*Problem description:* Look below for the line containing "For every named"; from there through the line containing "[Veranstaltung teilen auf X]", both lines included, please set down each line exactly and nothing else.

#### Data extracts ####

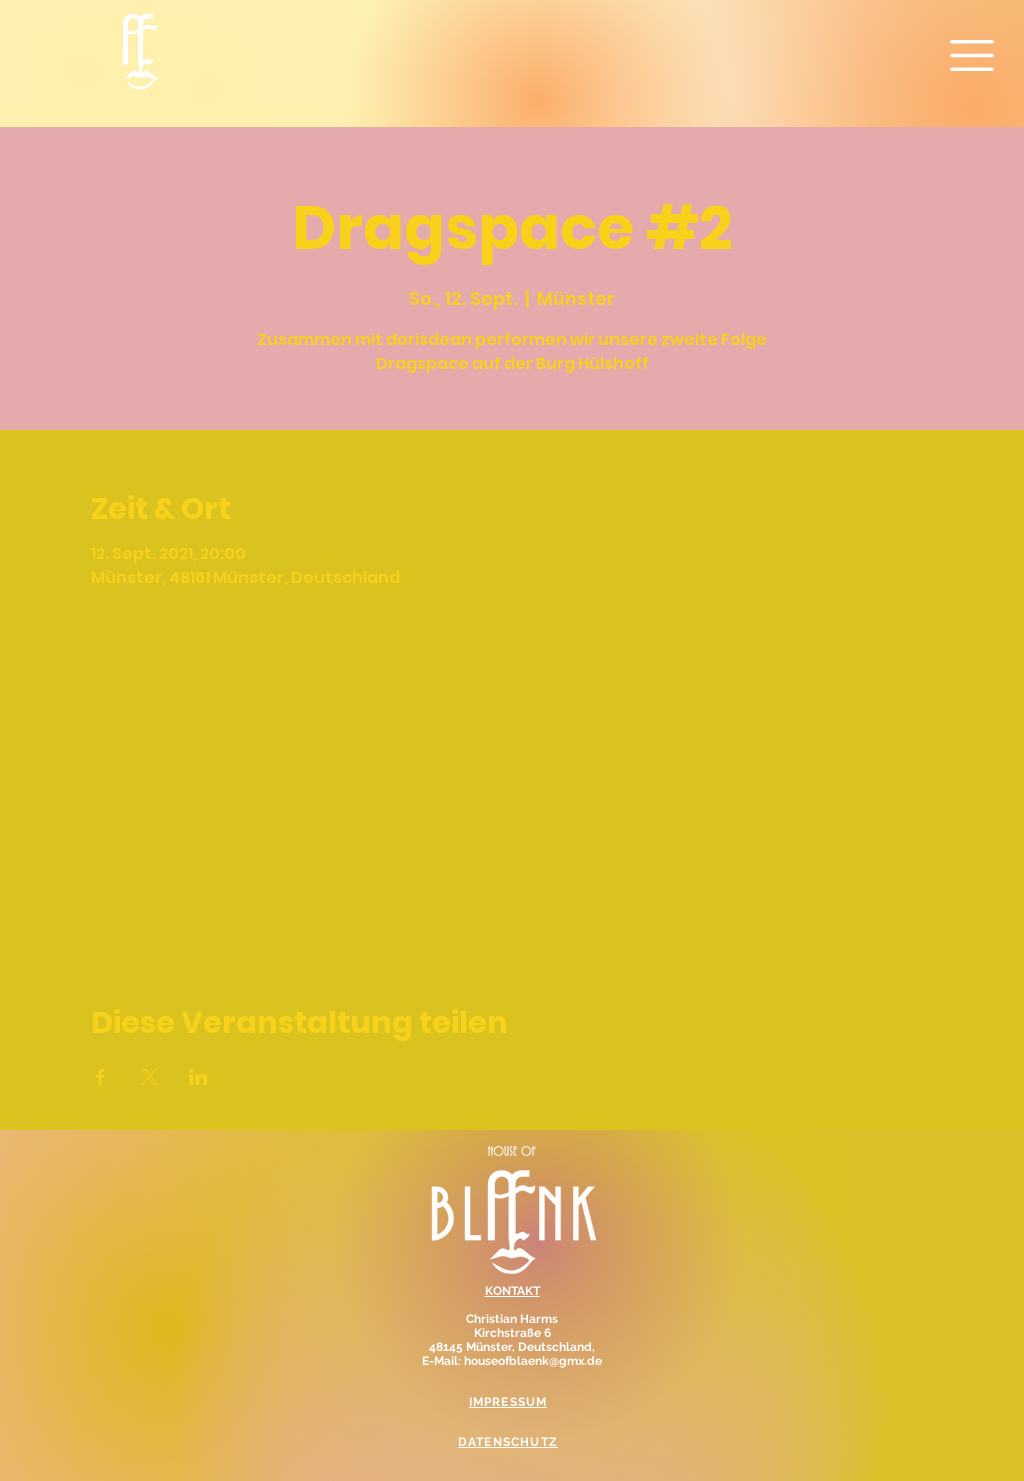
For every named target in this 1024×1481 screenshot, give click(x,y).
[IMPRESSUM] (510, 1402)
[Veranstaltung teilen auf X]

####
#### Data extracts ####

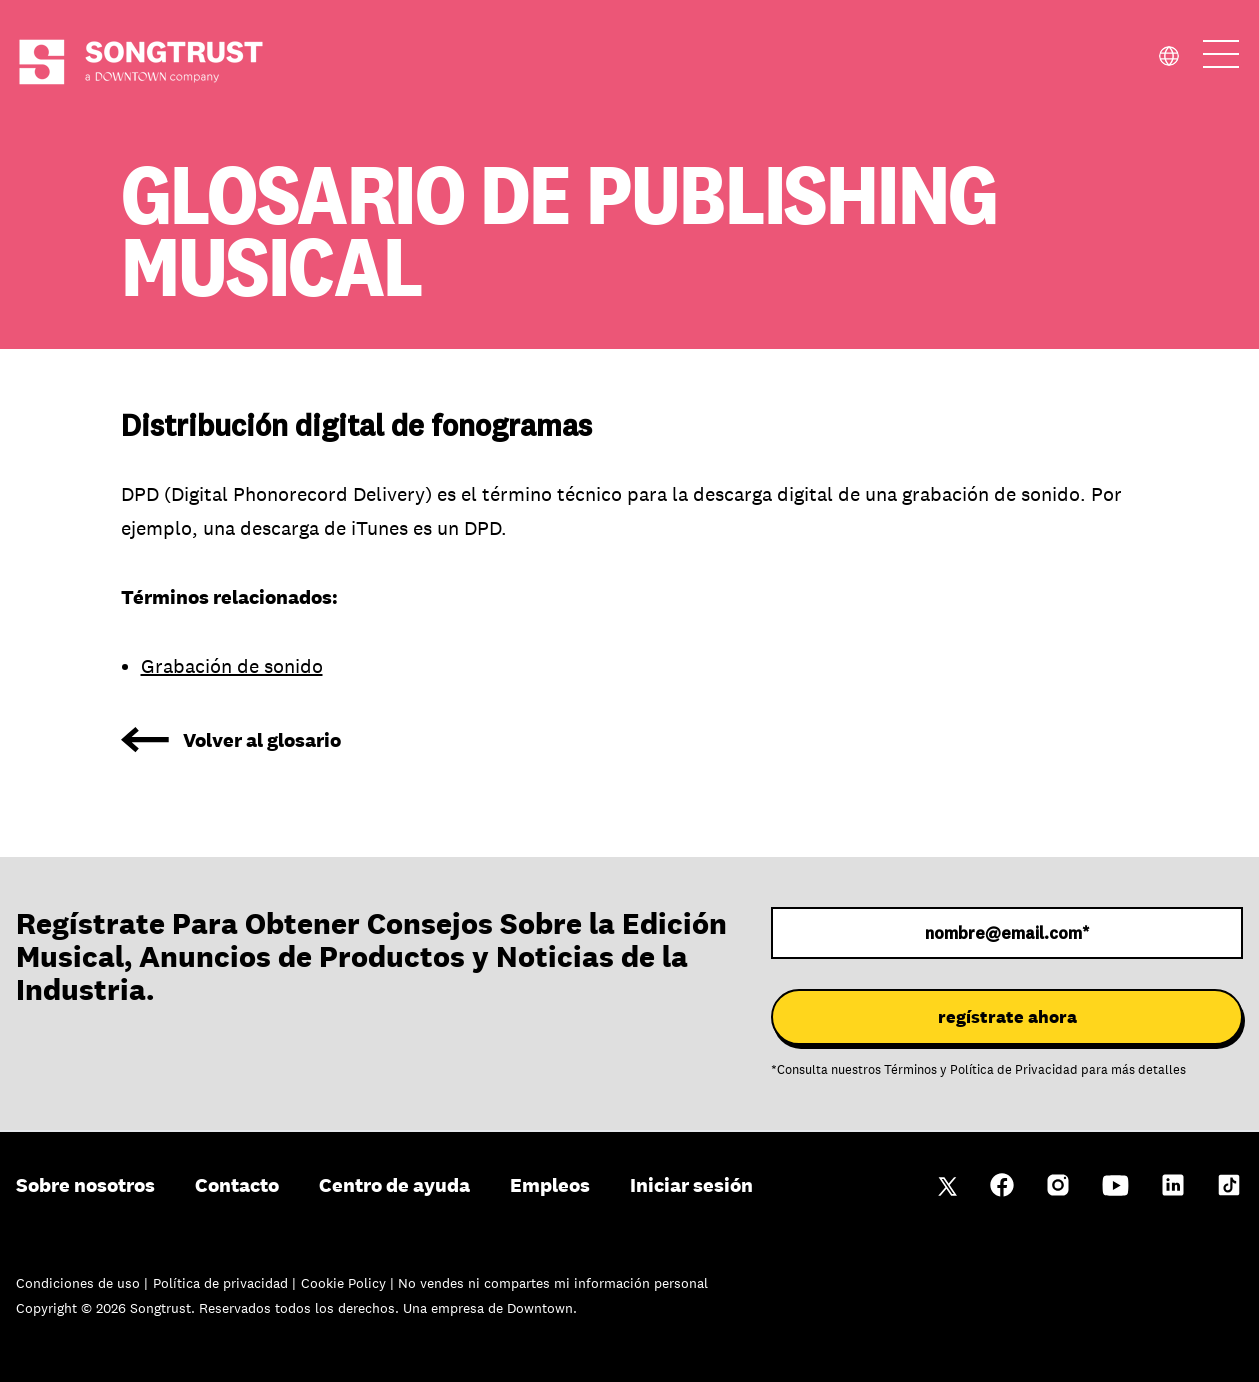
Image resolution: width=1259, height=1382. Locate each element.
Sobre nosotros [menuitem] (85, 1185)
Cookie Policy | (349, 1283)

####

*Result for this exercise:*
For every named target in this 1024×1481 screenshot, give click(x,y).
[IMPRESSUM] (510, 1402)
[Veranstaltung teilen auf X]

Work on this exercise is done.